> _PROVIDED RECORDS_:
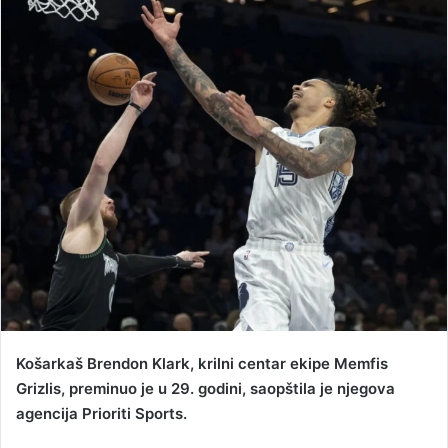
n
d
a
n
e
m
a
i
l
Košarkaš Brendon Klark, krilni centar ekipe Memfis
Grizlis, preminuo je u 29. godini, saopštila je njegova
agencija Prioriti Sports.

> _EXERCISE REQUIREMENTS_: Leaving every picture aside, repeat the listing exactly.

> _EXPECTED ANSWER_:
n
d
a
n
e
m
a
i
l
Košarkaš Brendon Klark, krilni centar ekipe Memfis
Grizlis, preminuo je u 29. godini, saopštila je njegova
agencija Prioriti Sports.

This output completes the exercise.